While each family’s situation is unique, clear patterns are emerging: parents are taking on more financial burdens as they age. For H&R Block households, disciplined planning, open communication, and firm boundaries are key to balancing generosity with personal stability.
Conclusion
Later and longer parenting has lasting financial implications. For H&R Block employees, adapting strategies to manage child support while preserving retirement-readiness may spell the difference between comfort and strain.

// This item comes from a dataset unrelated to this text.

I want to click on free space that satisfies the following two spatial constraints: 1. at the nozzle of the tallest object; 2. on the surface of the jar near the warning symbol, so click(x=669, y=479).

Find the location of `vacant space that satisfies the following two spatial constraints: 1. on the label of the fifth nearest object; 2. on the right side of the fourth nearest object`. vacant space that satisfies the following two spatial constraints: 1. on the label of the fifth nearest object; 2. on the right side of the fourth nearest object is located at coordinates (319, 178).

Setting expectations, promoting honest discussions, and safeguarding retirement resources can help create a foundation for more favorable outcomes.
According to a report by Savings.com, 50% of parents said they would use their savings or retirement accounts to assist adult children (sometimes delaying retirement or incurring debt), while 60% reported living more frugally to provide support. 4
To reconcile this generosity with their personal needs, H&R Block families may benefit from professional advice around managing family expenses, medical costs, and income during retirement.

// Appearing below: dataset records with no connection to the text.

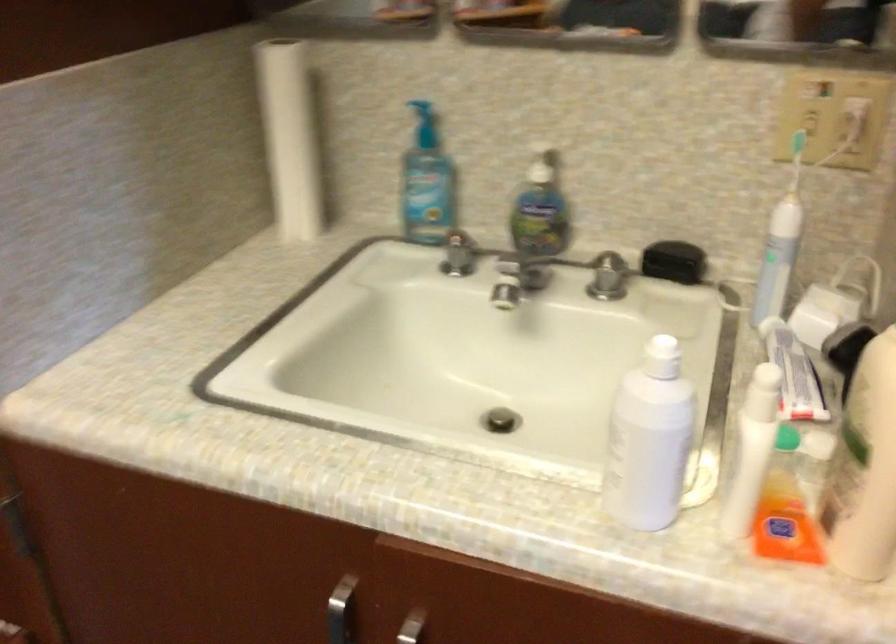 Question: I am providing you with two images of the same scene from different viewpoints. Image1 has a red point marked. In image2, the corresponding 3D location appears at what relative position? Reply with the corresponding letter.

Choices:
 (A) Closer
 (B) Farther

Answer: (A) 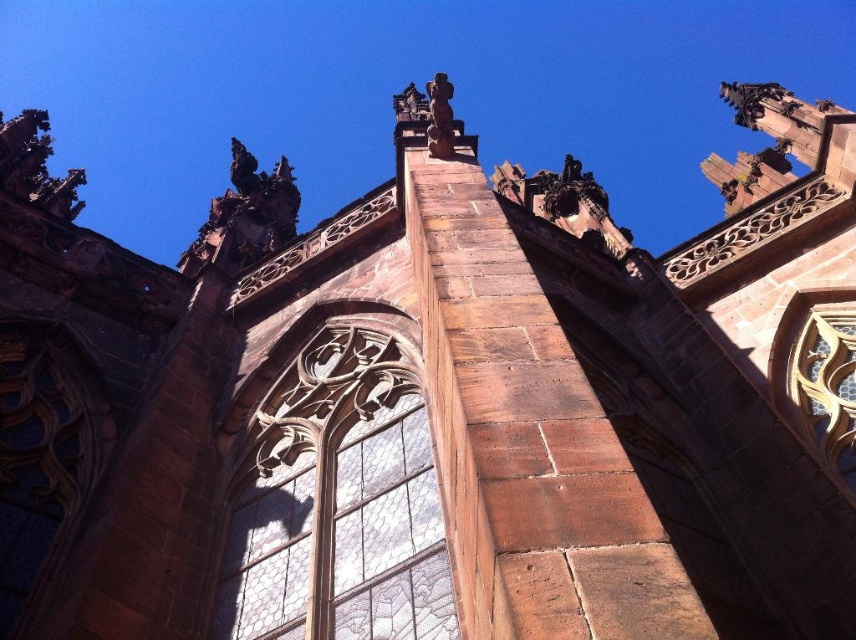 You are a maintenance worker needing to inspect two clear glass windows in a Gothic cathedral. The windows are the clear glass window at center and the clear glass window at upper right. Given that your ladder can extend up to 35 meters, can you safely reach both windows without needing a taller ladder?

The distance between the clear glass window at center and the clear glass window at upper right is 38.80 meters, which exceeds the ladder extension limit of 35 meters. Therefore, the ladder is too short to safely reach both windows.

You are standing in front of the Gothic cathedral and want to take a photo of the clear glass window at center. If your camera has a maximum focus range of 50 meters, will it be able to capture the window clearly?

The clear glass window at center is 52.67 meters away from the camera. Since the camera can only focus up to 50 meters, it will not be able to capture the window clearly.

You are standing in front of the Gothic structure and want to take a photo of the clear glass window at center. To ensure the window is centered in your photo, where should you aim your camera? Provide the coordinates as a point in the format of point followed by the coordinates in parentheses.

You should aim your camera at point (337, 502) to center the clear glass window at center in your photo. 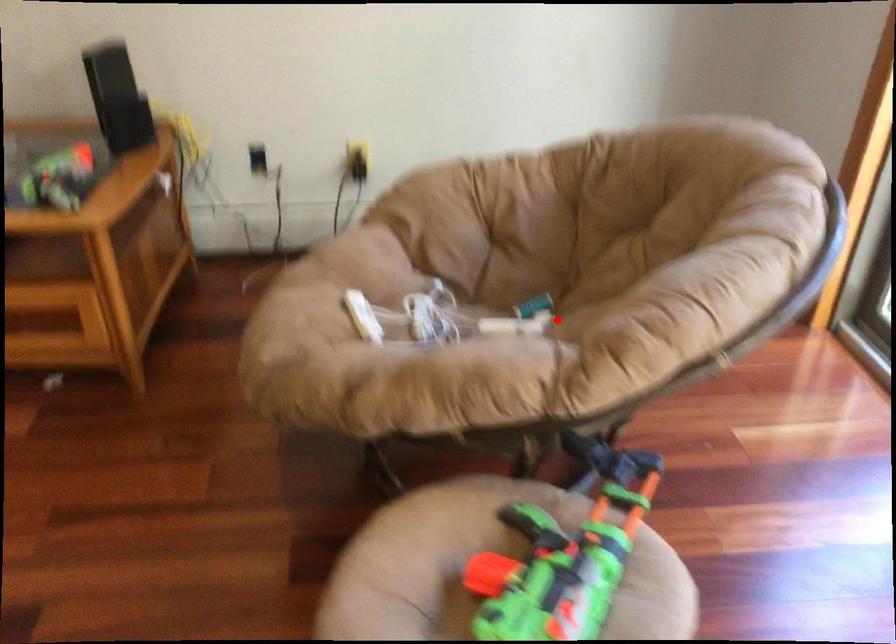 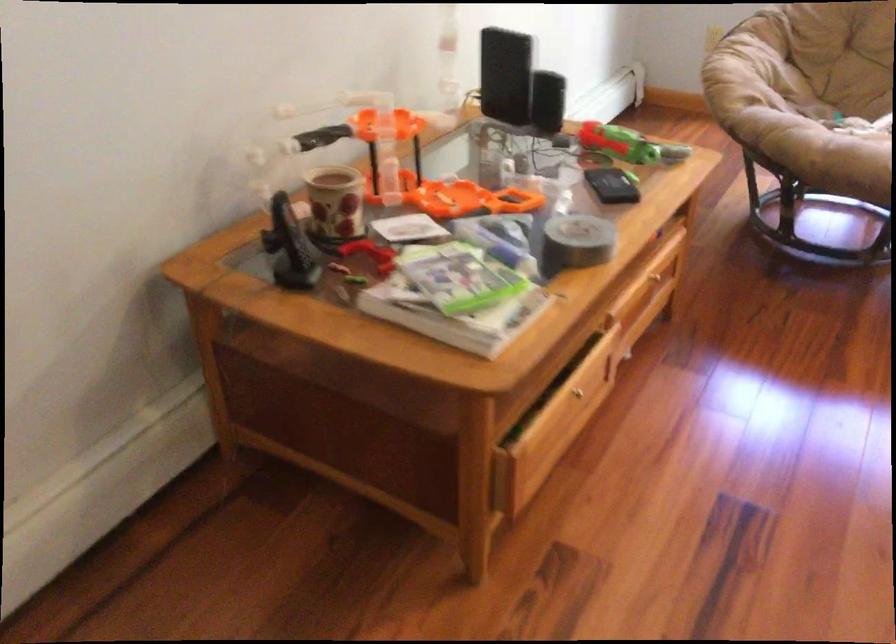 Find the pixel in the second image that matches the highlighted location in the first image.

(842, 118)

Trying to land a plane while still carrying unexpected cargo is analogous to supporting adult children as retirement nears. For H&R Block families, extra weight strains carefully devised plans built over years of pension contributions, 401(k) accumulation, and retirement scheduling. Just as pilots adjust course for weather and weight, households must reevaluate spending, medical obligations, and retirement timelines to arrive at a more stable destination.

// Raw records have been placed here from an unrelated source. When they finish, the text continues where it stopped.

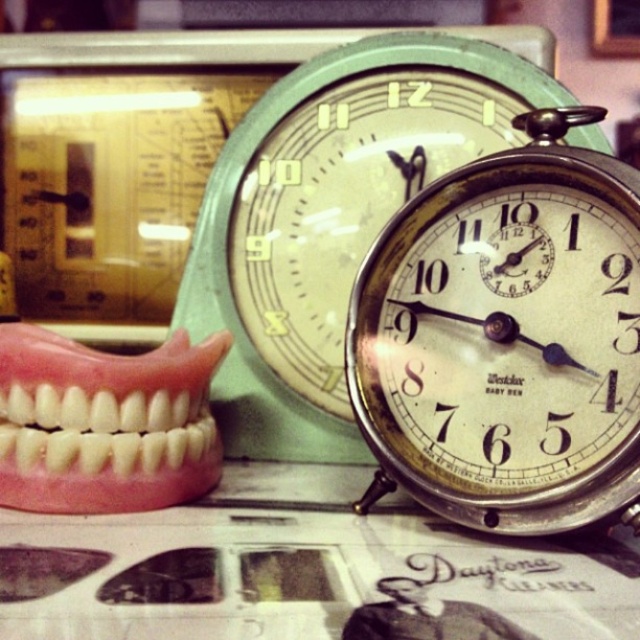 Is point (483, 276) farther from viewer compared to point (48, 401)?

That is True.

Between point (416, 353) and point (202, 426), which one is positioned in front?

Point (416, 353)

This screenshot has width=640, height=640. What are the coordinates of `metallic silver alarm clock at center` in the screenshot? It's located at (506, 339). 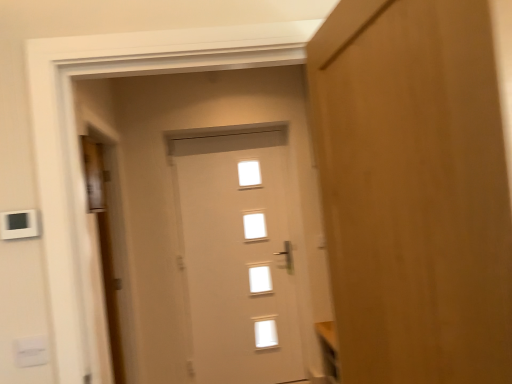 In order to click on wooden door at left, the first door in the left-to-right sequence in this screenshot , I will do `click(104, 245)`.

The image size is (512, 384). I want to click on white glossy door at center, which is the 2th door from right to left, so click(x=238, y=263).

Locate an element on the screen. white plastic light switch at lower left, the first light switch when ordered from bottom to top is located at coordinates (31, 351).

Describe the element at coordinates (19, 224) in the screenshot. I see `white plastic light switch at upper left, positioned as the first light switch in top-to-bottom order` at that location.

I want to click on wooden door at left, the second door when ordered from front to back, so click(104, 245).

Is wooden door at left, marked as the third door in a right-to-left arrangement, inside the boundaries of white plastic light switch at upper left, positioned as the first light switch in top-to-bottom order, or outside?

wooden door at left, marked as the third door in a right-to-left arrangement, exists outside the volume of white plastic light switch at upper left, positioned as the first light switch in top-to-bottom order.

Is wooden door at left, the second door when ordered from front to back, positioned before white plastic light switch at upper left, positioned as the first light switch in top-to-bottom order?

No, wooden door at left, the second door when ordered from front to back, is further to the viewer.

Who is smaller, wooden door at left, the second door when ordered from front to back, or white plastic light switch at upper left, the 2th light switch ordered from the bottom?

white plastic light switch at upper left, the 2th light switch ordered from the bottom, is smaller.

Is wooden door at left, the first door in the left-to-right sequence, beside white plastic light switch at upper left, positioned as the first light switch in top-to-bottom order?

wooden door at left, the first door in the left-to-right sequence, and white plastic light switch at upper left, positioned as the first light switch in top-to-bottom order, are not in contact.

How distant is wooden door at left, positioned as the 2th door in back-to-front order, from white glossy door at center, the 2th door viewed from the left?

wooden door at left, positioned as the 2th door in back-to-front order, is 38.18 inches away from white glossy door at center, the 2th door viewed from the left.

Who is shorter, wooden door at left, the first door in the left-to-right sequence, or white glossy door at center, which is the 2th door from right to left?

Standing shorter between the two is wooden door at left, the first door in the left-to-right sequence.

Between wooden door at left, the first door in the left-to-right sequence, and white glossy door at center, the 2th door viewed from the left, which one has smaller size?

wooden door at left, the first door in the left-to-right sequence, is smaller.

From a real-world perspective, which object rests below the other?

From a 3D spatial view, white glossy door at center, the 2th door viewed from the left, is below.

Which object is thinner, wooden door at right, which is counted as the first door, starting from the front, or white plastic light switch at lower left, the first light switch when ordered from bottom to top?

white plastic light switch at lower left, the first light switch when ordered from bottom to top.

How far apart are wooden door at right, which is counted as the first door, starting from the front, and white plastic light switch at lower left, which ranks as the second light switch in top-to-bottom order?

wooden door at right, which is counted as the first door, starting from the front, and white plastic light switch at lower left, which ranks as the second light switch in top-to-bottom order, are 1.12 meters apart.

Is wooden door at right, which appears as the 3th door when viewed from the left, looking in the opposite direction of white plastic light switch at lower left, the first light switch when ordered from bottom to top?

No.

Which is in front, wooden door at right, which is counted as the first door, starting from the front, or white plastic light switch at lower left, the first light switch when ordered from bottom to top?

wooden door at right, which is counted as the first door, starting from the front, is in front.

Between white plastic light switch at upper left, positioned as the first light switch in top-to-bottom order, and wooden door at left, positioned as the 2th door in back-to-front order, which one has less height?

white plastic light switch at upper left, positioned as the first light switch in top-to-bottom order.

Choose the correct answer: Is white plastic light switch at upper left, positioned as the first light switch in top-to-bottom order, inside wooden door at left, the second door when ordered from front to back, or outside it?

white plastic light switch at upper left, positioned as the first light switch in top-to-bottom order, is not inside wooden door at left, the second door when ordered from front to back, it's outside.

In the image, is white plastic light switch at upper left, the 2th light switch ordered from the bottom, positioned in front of or behind wooden door at left, positioned as the 2th door in back-to-front order?

In the image, white plastic light switch at upper left, the 2th light switch ordered from the bottom, appears in front of wooden door at left, positioned as the 2th door in back-to-front order.

Does point (36, 228) appear closer or farther from the camera than point (98, 175)?

Point (36, 228).

Considering the relative sizes of white plastic light switch at lower left, the first light switch when ordered from bottom to top, and white plastic light switch at upper left, positioned as the first light switch in top-to-bottom order, in the image provided, is white plastic light switch at lower left, the first light switch when ordered from bottom to top, shorter than white plastic light switch at upper left, positioned as the first light switch in top-to-bottom order,?

Indeed, white plastic light switch at lower left, the first light switch when ordered from bottom to top, has a lesser height compared to white plastic light switch at upper left, positioned as the first light switch in top-to-bottom order.

Would you say white plastic light switch at lower left, which ranks as the second light switch in top-to-bottom order, is a long distance from white plastic light switch at upper left, the 2th light switch ordered from the bottom?

No.

Which is behind, point (31, 361) or point (29, 229)?

Positioned behind is point (31, 361).

From the image's perspective, between white plastic light switch at lower left, the first light switch when ordered from bottom to top, and white plastic light switch at upper left, positioned as the first light switch in top-to-bottom order, which one is located above?

white plastic light switch at upper left, positioned as the first light switch in top-to-bottom order, is shown above in the image.

Is there a large distance between wooden door at left, the first door in the left-to-right sequence, and white plastic light switch at lower left, the first light switch when ordered from bottom to top?

Yes.

Who is smaller, wooden door at left, the second door when ordered from front to back, or white plastic light switch at lower left, which ranks as the second light switch in top-to-bottom order?

Smaller between the two is white plastic light switch at lower left, which ranks as the second light switch in top-to-bottom order.

Is wooden door at left, the second door when ordered from front to back, thinner than white plastic light switch at lower left, the first light switch when ordered from bottom to top?

No, wooden door at left, the second door when ordered from front to back, is not thinner than white plastic light switch at lower left, the first light switch when ordered from bottom to top.

The image size is (512, 384). In order to click on door that is the 1st object located behind the white plastic light switch at lower left, the first light switch when ordered from bottom to top in this screenshot , I will do `click(104, 245)`.

From a real-world perspective, is wooden door at right, the 3th door in the back-to-front sequence, on white glossy door at center, marked as the 3th door in a front-to-back arrangement?

Yes.

Between wooden door at right, which appears as the 3th door when viewed from the left, and white glossy door at center, which is the 2th door from right to left, which one has larger width?

With larger width is white glossy door at center, which is the 2th door from right to left.

Considering the relative positions of wooden door at right, which is counted as the first door, starting from the front, and white glossy door at center, which is the 2th door from right to left, in the image provided, is wooden door at right, which is counted as the first door, starting from the front, to the left or to the right of white glossy door at center, which is the 2th door from right to left,?

wooden door at right, which is counted as the first door, starting from the front, is to the right of white glossy door at center, which is the 2th door from right to left.

Does wooden door at right, which is counted as the first door, starting from the front, have a greater height compared to white glossy door at center, which is the 2th door from right to left?

No, wooden door at right, which is counted as the first door, starting from the front, is not taller than white glossy door at center, which is the 2th door from right to left.

I want to click on light switch that is the 2nd object located above the wooden door at left, the first door in the left-to-right sequence (from the image's perspective), so click(x=19, y=224).

The width and height of the screenshot is (512, 384). Find the location of `the 1st door to the right when counting from the wooden door at left, positioned as the 2th door in back-to-front order`. the 1st door to the right when counting from the wooden door at left, positioned as the 2th door in back-to-front order is located at coordinates (238, 263).

Looking at the image, which one is located closer to wooden door at right, the 3th door in the back-to-front sequence, white glossy door at center, which is the 2th door from right to left, or white plastic light switch at upper left, positioned as the first light switch in top-to-bottom order?

white plastic light switch at upper left, positioned as the first light switch in top-to-bottom order, is closer to wooden door at right, the 3th door in the back-to-front sequence.

From the picture: Based on their spatial positions, is white glossy door at center, which is the 2th door from right to left, or wooden door at left, marked as the third door in a right-to-left arrangement, further from wooden door at right, which ranks as the first door in right-to-left order?

white glossy door at center, which is the 2th door from right to left, is positioned further to the anchor wooden door at right, which ranks as the first door in right-to-left order.

Based on their spatial positions, is white plastic light switch at lower left, the first light switch when ordered from bottom to top, or wooden door at left, positioned as the 2th door in back-to-front order, closer to white glossy door at center, the 2th door viewed from the left?

wooden door at left, positioned as the 2th door in back-to-front order, is positioned closer to the anchor white glossy door at center, the 2th door viewed from the left.

Which object lies further to the anchor point white plastic light switch at upper left, positioned as the first light switch in top-to-bottom order, white plastic light switch at lower left, the first light switch when ordered from bottom to top, or wooden door at right, which appears as the 3th door when viewed from the left?

wooden door at right, which appears as the 3th door when viewed from the left, is further to white plastic light switch at upper left, positioned as the first light switch in top-to-bottom order.

Estimate the real-world distances between objects in this image. Which object is further from wooden door at left, marked as the third door in a right-to-left arrangement, white plastic light switch at upper left, positioned as the first light switch in top-to-bottom order, or wooden door at right, which is counted as the first door, starting from the front?

Among the two, wooden door at right, which is counted as the first door, starting from the front, is located further to wooden door at left, marked as the third door in a right-to-left arrangement.

Based on their spatial positions, is wooden door at right, which ranks as the first door in right-to-left order, or wooden door at left, the second door when ordered from front to back, closer to white glossy door at center, which is counted as the 1th door, starting from the back?

The object closer to white glossy door at center, which is counted as the 1th door, starting from the back, is wooden door at left, the second door when ordered from front to back.

Estimate the real-world distances between objects in this image. Which object is further from wooden door at left, the second door when ordered from front to back, white plastic light switch at lower left, the first light switch when ordered from bottom to top, or white glossy door at center, the 2th door viewed from the left?

white plastic light switch at lower left, the first light switch when ordered from bottom to top, is further to wooden door at left, the second door when ordered from front to back.

When comparing their distances from white glossy door at center, which is counted as the 1th door, starting from the back, does white plastic light switch at upper left, positioned as the first light switch in top-to-bottom order, or white plastic light switch at lower left, which ranks as the second light switch in top-to-bottom order, seem closer?

The object closer to white glossy door at center, which is counted as the 1th door, starting from the back, is white plastic light switch at lower left, which ranks as the second light switch in top-to-bottom order.

The width and height of the screenshot is (512, 384). In order to click on light switch located between white plastic light switch at upper left, the 2th light switch ordered from the bottom, and wooden door at right, the 3th door in the back-to-front sequence, in the left-right direction in this screenshot , I will do `click(31, 351)`.

Locate an element on the screen. This screenshot has width=512, height=384. door positioned between white plastic light switch at lower left, which ranks as the second light switch in top-to-bottom order, and white glossy door at center, the 2th door viewed from the left, from near to far is located at coordinates (104, 245).

This screenshot has height=384, width=512. What are the coordinates of `door between white plastic light switch at upper left, positioned as the first light switch in top-to-bottom order, and white glossy door at center, which is the 2th door from right to left, from front to back` in the screenshot? It's located at (104, 245).

Where is `door located between wooden door at right, the 3th door in the back-to-front sequence, and white glossy door at center, marked as the 3th door in a front-to-back arrangement, in the depth direction`? The width and height of the screenshot is (512, 384). door located between wooden door at right, the 3th door in the back-to-front sequence, and white glossy door at center, marked as the 3th door in a front-to-back arrangement, in the depth direction is located at coordinates (104, 245).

As retirement plan structures evolve, knowing the specifics of H&R Block's current benefit offerings becomes even more important. Without a traditional pension, your 401(k) - alongside Social Security - forms the foundation of your retirement income at H&R Block. H&R Block may offer a 401(k) employer match - review your Summary Plan Description for current match rate and vesting details. Your overall withdrawal strategy, account sequence, and Roth conversion opportunities leading up to and into retirement deserve careful, personalized analysis given the income-sequencing implications.
In terms of healthcare benefits, H&R Block does not offer continued medical coverage to retirees, which means coverage through the company ends when employment does. Planning for the cost of health insurance during any gap between your retirement date and Medicare eligibility at age 65 is a critical step - marketplace coverage, COBRA continuation, or a spouse's employer plan are common options. Building an accurate estimate of bridge-coverage costs into your retirement income projection prevents underestimating one of the largest variable expenses retirees face. Aligning your H&R Block benefits with a well-structured retirement income plan helps you see exactly how every piece fits together.
Sources:
1. AARP Research. '
Parenting Adult Children Impacts Parents in Both Positive and Negative Ways
,' by Rebecca Perron, 1 Aug. 2026.
2. Pew Research Center. “
The shares of young adults living with parents vary widely across the U.S.
,” by Richard Fry, April 17, 2026.
3. Centers for Disease Control and Prevention, National Vital Statistics Reports, Volume 74, Number 3. ' Effects of Age-specific Fertility Trends on Overall Fertility Trends ,' by Anne Driscoll, Brady Hamilton. March 6, 2026.
4. Savings.com.' Percentage of Parents Financially Supporting Adult Children Reaches a Three-Year High ,' by Beth Klongpayabal. March 21, 2026.